Ve bence Ekim ayının en
mutluluk verici olayı, Kumkurdu serisini tamamlamaktı. Arca ile okumaya
başladık. Ha bir de Arca’nın bize kitap okuması… bu ay için kayda değer
ilklerden biri. Bir akşam geç olmuştu, ben de kitap okumaya vakit kalmadı,
direkt uyuyoruz demiş, Sakar Cadı Vinileri tatilde bir gün yataktan çıkmayıp
hepsini okuyacağıma söz vermiştim. İlk tatil fırsatında yığdı kucağıma seriyi.
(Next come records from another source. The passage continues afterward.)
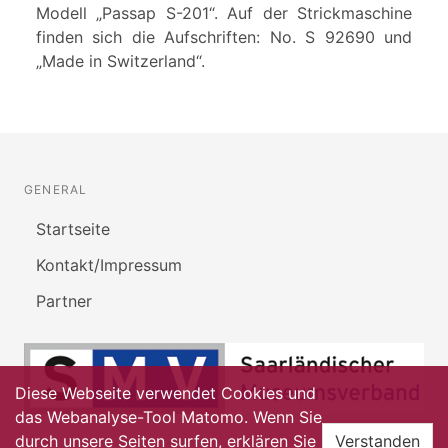
Modell „Passap S-201“. Auf der Strickmaschine
finden sich die Aufschriften: No. S 92690 und
„Made in Switzerland“.
GENERAL
Startseite
Kontakt/Impressum
Partner
Diese Webseite verwendet Cookies und
das Webanalyse-Tool Matomo. Wenn Sie
durch unsere Seiten surfen, erklären Sie
Verstanden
Bir iki üç ay dilim damağım kurudu, hafiften de hasta gibiyim, “bir tane de sen
oku” dedim, okudu vallaha… El yazısı okuyamıyor ama normal kitap okuyabiliyor,
kıyamam… Ama bu da iyi bir şey, okulda yeni bir şey olmasa çok sıkılabilirdi.
Ekim, iş hayatında türlü
sıkıntılar getirdi, çözüm bekleyen problemler, kötüye giden bir Pazar… Allah
sonumuzu hayır etsin. Hele ki önümüzde boylu boyunca uzanan bir seçim süreci
var. Geçen toplantı yaptığımız Çinlilere bile hazır Türkiyedesiniz oy atın
dedim, boşa gitmesin…
Ekim tüm yoğunluğu ile
geride kalırken, Kasım bize yeni umutlar getirsin. Kasım güzeldir, ablamın
doğduğu ay, kışa ısınma turları, kısa günler uzun geceler… Kasım bize
güzellikler getirsin…
Çorbacının Ekim'i :) |
1 yorum:
Evet Kasım güzeldir. ama kötü başladık. Çok umutsuzum bir yandan umudunu kaybetme diyorum ama dokunsan ağlayacağım o kadar. İstikrar sürecek ama değil mi?